- [DATA]

########################################

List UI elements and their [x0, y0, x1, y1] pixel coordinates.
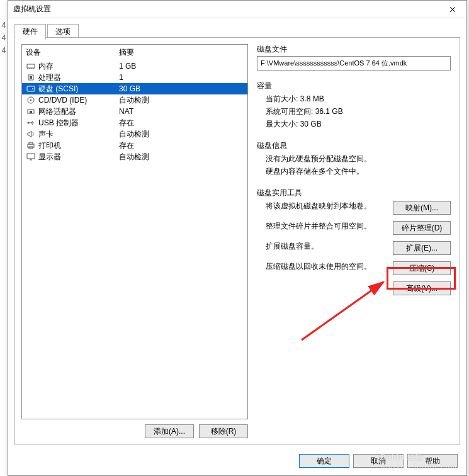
disk-info-title: 磁盘信息 — [257, 140, 451, 151]
disk-info-line2: 硬盘内容存储在多个文件中。 — [266, 165, 451, 178]
disk-info-section: 磁盘信息 没有为此硬盘预分配磁盘空间。 硬盘内容存储在多个文件中。 — [257, 140, 451, 178]
device-row-display[interactable]: 显示器自动检测 — [22, 151, 247, 162]
device-summary: 30 GB — [119, 84, 244, 93]
svg-point-8 — [32, 88, 33, 89]
disk-info-line1: 没有为此硬盘预分配磁盘空间。 — [266, 152, 451, 165]
capacity-title: 容量 — [257, 81, 451, 91]
header-device: 设备 — [26, 47, 119, 58]
device-summary: 1 — [119, 73, 244, 82]
device-list-header: 设备 摘要 — [22, 45, 247, 60]
device-row-disk[interactable]: 硬盘 (SCSI)30 GB — [22, 83, 247, 94]
window-title: 虚拟机设置 — [13, 4, 51, 14]
current-size: 当前大小: 3.8 MB — [266, 93, 451, 105]
svg-rect-12 — [30, 111, 32, 113]
device-summary: 存在 — [119, 118, 244, 128]
svg-rect-0 — [27, 64, 35, 68]
device-name: 网络适配器 — [38, 106, 119, 117]
free-space: 系统可用空间: 36.1 GB — [266, 105, 451, 118]
tab-hardware[interactable]: 硬件 — [14, 24, 46, 40]
device-name: 打印机 — [38, 140, 119, 151]
cancel-button[interactable]: 取消 — [353, 454, 404, 468]
disk-file-path[interactable]: F:\VMware\ssssssssssss\CentOS 7 64 位.vmd… — [257, 56, 451, 71]
device-buttons: 添加(A)... 移除(R) — [21, 424, 248, 438]
printer-icon — [26, 141, 36, 150]
right-column: 磁盘文件 F:\VMware\ssssssssssss\CentOS 7 64 … — [254, 44, 453, 438]
defrag-button[interactable]: 碎片整理(D) — [393, 221, 451, 235]
device-row-sound[interactable]: 声卡自动检测 — [22, 128, 247, 140]
svg-rect-18 — [29, 142, 33, 144]
external-gutter: 444 — [0, 0, 8, 476]
device-summary: 存在 — [119, 140, 244, 151]
left-column: 设备 摘要 内存1 GB处理器1硬盘 (SCSI)30 GBCD/DVD (ID… — [21, 44, 248, 438]
disk-util-title: 磁盘实用工具 — [257, 188, 451, 198]
device-summary: 自动检测 — [119, 152, 244, 162]
device-row-usb[interactable]: USB 控制器存在 — [22, 117, 247, 128]
memory-icon — [26, 62, 36, 71]
device-row-net[interactable]: 网络适配器NAT — [22, 106, 247, 117]
svg-point-10 — [30, 99, 31, 101]
disk-file-title: 磁盘文件 — [257, 44, 451, 55]
device-name: 处理器 — [38, 72, 119, 83]
hardware-panel: 设备 摘要 内存1 GB处理器1硬盘 (SCSI)30 GBCD/DVD (ID… — [14, 37, 460, 445]
compact-button[interactable]: 压缩(C) — [393, 261, 451, 275]
util-compact-desc: 压缩磁盘以回收未使用的空间。 — [257, 261, 393, 272]
remove-device-button[interactable]: 移除(R) — [199, 424, 248, 438]
device-name: USB 控制器 — [38, 118, 119, 128]
usb-icon — [26, 118, 36, 127]
device-list: 设备 摘要 内存1 GB处理器1硬盘 (SCSI)30 GBCD/DVD (ID… — [21, 44, 248, 419]
header-summary: 摘要 — [119, 47, 244, 58]
advanced-button[interactable]: 高级(V)... — [393, 281, 451, 295]
device-summary: NAT — [119, 107, 244, 116]
util-map-desc: 将该虚拟机磁盘映射到本地卷。 — [257, 201, 393, 212]
disk-util-section: 磁盘实用工具 将该虚拟机磁盘映射到本地卷。 映射(M)... 整理文件碎片并整合… — [257, 188, 451, 295]
util-defrag-desc: 整理文件碎片并整合可用空间。 — [257, 221, 393, 232]
expand-button[interactable]: 扩展(E)... — [393, 241, 451, 255]
svg-rect-20 — [27, 154, 35, 159]
device-summary: 1 GB — [119, 62, 244, 71]
add-device-button[interactable]: 添加(A)... — [145, 424, 194, 438]
sound-icon — [26, 130, 36, 139]
close-button[interactable] — [439, 1, 466, 18]
svg-rect-6 — [30, 76, 32, 79]
device-name: 硬盘 (SCSI) — [38, 84, 119, 94]
cpu-icon — [26, 73, 36, 82]
device-row-cd[interactable]: CD/DVD (IDE)自动检测 — [22, 94, 247, 106]
util-expand-desc: 扩展磁盘容量。 — [257, 241, 393, 252]
capacity-section: 容量 当前大小: 3.8 MB 系统可用空间: 36.1 GB 最大大小: 30… — [257, 81, 451, 130]
titlebar: 虚拟机设置 — [8, 1, 466, 18]
device-summary: 自动检测 — [119, 129, 244, 140]
dialog-footer: 确定 取消 帮助 — [8, 446, 466, 475]
display-icon — [26, 152, 36, 161]
device-name: 声卡 — [38, 129, 119, 140]
settings-dialog: 虚拟机设置 硬件 选项 设备 摘要 内存1 GB处理器1硬盘 (SCSI)30 … — [8, 0, 467, 476]
device-list-body: 内存1 GB处理器1硬盘 (SCSI)30 GBCD/DVD (IDE)自动检测… — [22, 60, 247, 419]
help-button[interactable]: 帮助 — [407, 454, 458, 468]
disk-icon — [26, 84, 36, 93]
tabstrip: 硬件 选项 — [14, 24, 460, 38]
close-icon — [449, 6, 456, 13]
device-row-printer[interactable]: 打印机存在 — [22, 140, 247, 151]
device-row-cpu[interactable]: 处理器1 — [22, 72, 247, 83]
svg-rect-7 — [27, 86, 35, 91]
ok-button[interactable]: 确定 — [299, 454, 349, 468]
device-summary: 自动检测 — [119, 95, 244, 106]
cd-icon — [26, 96, 36, 105]
device-name: CD/DVD (IDE) — [38, 96, 119, 105]
device-row-memory[interactable]: 内存1 GB — [22, 60, 247, 72]
device-name: 内存 — [38, 61, 119, 72]
max-size: 最大大小: 30 GB — [266, 118, 451, 130]
map-button[interactable]: 映射(M)... — [393, 201, 451, 215]
disk-file-section: 磁盘文件 F:\VMware\ssssssssssss\CentOS 7 64 … — [257, 44, 451, 71]
net-icon — [26, 107, 36, 116]
device-name: 显示器 — [38, 152, 119, 162]
content-area: 硬件 选项 设备 摘要 内存1 GB处理器1硬盘 (SCSI)30 GBCD/D… — [8, 18, 466, 475]
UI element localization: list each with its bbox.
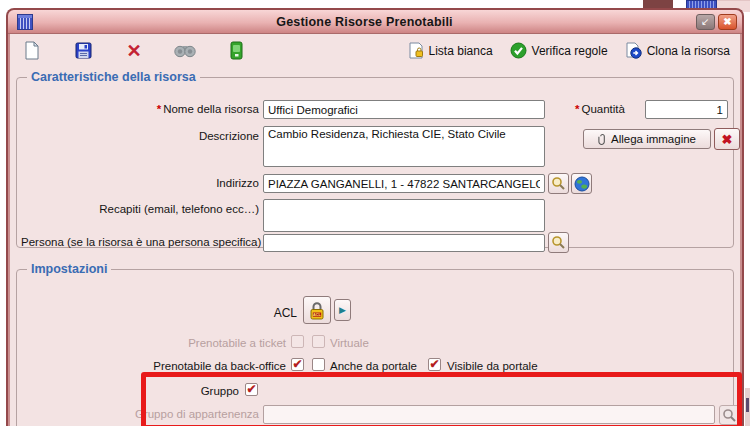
gruppo-appartenenza-search-button[interactable] [719,405,740,425]
nome-input[interactable] [263,100,545,119]
check-circle-icon [510,42,527,59]
anche-da-portale-label: Anche da portale [330,360,417,372]
binoculars-icon [174,43,196,58]
descrizione-textarea[interactable]: Cambio Residenza, Richiesta CIE, Stato C… [263,126,545,167]
virtuale-checkbox[interactable] [312,335,325,348]
app-logo-icon [17,14,33,30]
section-impostazioni: Impostazioni ACL ACL ▶ Prenotabile a tic… [16,262,734,426]
remove-image-button[interactable]: ✖ [714,128,740,150]
gruppo-appartenenza-input[interactable] [263,405,715,424]
screen: Gestione Risorse Prenotabili ↙ ✖ ✕ [0,0,750,426]
check-icon: ✔ [292,358,302,370]
indirizzo-label: Indirizzo [21,177,259,189]
section-legend: Impostazioni [27,262,111,276]
visibile-da-portale-checkbox[interactable]: ✔ [428,358,441,371]
save-icon [75,42,92,59]
paperclip-icon [598,133,607,146]
section-caratteristiche: Caratteristiche della risorsa *Nome dell… [16,70,734,248]
window: Gestione Risorse Prenotabili ↙ ✖ ✕ [6,8,744,426]
verifica-regole-button[interactable]: Verifica regole [510,42,608,59]
background-window-fragment [745,388,750,426]
gruppo-appartenenza-label: Gruppo di appartenenza [21,408,259,420]
toolbar-button-label: Clona la risorsa [647,44,730,58]
gruppo-checkbox[interactable]: ✔ [245,383,258,396]
search-button[interactable] [173,39,197,63]
persona-search-button[interactable] [548,232,569,253]
new-button[interactable] [20,39,44,63]
visibile-da-portale-label: Visibile da portale [447,360,538,372]
restore-button[interactable]: ↙ [696,14,715,30]
anche-da-portale-checkbox[interactable] [312,358,325,371]
acl-label: ACL [21,306,297,320]
play-icon: ▶ [339,305,346,315]
indirizzo-input[interactable] [263,174,545,193]
gruppo-label: Gruppo [21,385,239,397]
required-marker: * [575,103,579,115]
check-icon: ✔ [246,383,256,395]
delete-icon: ✕ [126,42,141,60]
new-document-icon [24,41,40,60]
allega-immagine-label: Allega immagine [611,133,696,145]
prenotabile-backoffice-checkbox[interactable]: ✔ [291,358,304,371]
clona-risorsa-button[interactable]: Clona la risorsa [625,42,730,59]
prenotabile-backoffice-label: Prenotabile da back-office [21,360,286,372]
descrizione-label: Descrizione [21,130,259,142]
globe-icon [574,176,590,192]
recapiti-label: Recapiti (email, telefono ecc…) [21,203,259,215]
toolbar: ✕ Lista bianca [8,35,742,66]
quantita-input[interactable] [645,100,728,119]
title-bar[interactable]: Gestione Risorse Prenotabili ↙ ✖ [8,10,742,34]
window-title: Gestione Risorse Prenotabili [33,15,696,29]
prenotabile-ticket-label: Prenotabile a ticket [21,337,286,349]
quantita-label: *Quantità [575,103,625,115]
indirizzo-search-button[interactable] [548,173,569,194]
persona-label: Persona (se la risorsa è una persona spe… [21,236,259,248]
magnifier-icon [551,235,566,250]
clone-icon [625,42,642,59]
acl-lock-icon: ACL [307,300,327,321]
magnifier-icon [551,176,566,191]
recapiti-textarea[interactable] [263,199,545,232]
virtuale-label: Virtuale [330,337,369,349]
check-icon: ✔ [429,358,439,370]
section-legend: Caratteristiche della risorsa [27,70,200,84]
acl-expand-button[interactable]: ▶ [334,299,351,321]
delete-button[interactable]: ✕ [122,39,146,63]
indirizzo-map-button[interactable] [571,173,592,194]
lista-bianca-button[interactable]: Lista bianca [408,42,493,59]
nome-label: *Nome della risorsa [21,103,259,115]
acl-button[interactable]: ACL [303,296,331,324]
whitelist-icon [408,42,424,59]
magnifier-icon [722,408,737,423]
green-safe-icon [230,41,243,60]
remove-image-icon: ✖ [722,132,733,147]
prenotabile-ticket-checkbox[interactable] [291,335,304,348]
close-icon: ✖ [723,17,731,27]
persona-input[interactable] [263,234,545,252]
allega-immagine-button[interactable]: Allega immagine [583,129,711,149]
toolbar-button-label: Verifica regole [532,44,608,58]
svg-text:ACL: ACL [313,313,321,317]
restore-icon: ↙ [701,17,709,27]
toolbar-button-label: Lista bianca [429,44,493,58]
green-safe-button[interactable] [224,39,248,63]
required-marker: * [157,103,161,115]
save-button[interactable] [71,39,95,63]
close-button[interactable]: ✖ [718,14,737,30]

########################################

- [ASSIGNMENT] Only the number is wanted here. How many lines in the entries contain "Prenotabili"?

- [RESPONSE AREA] 4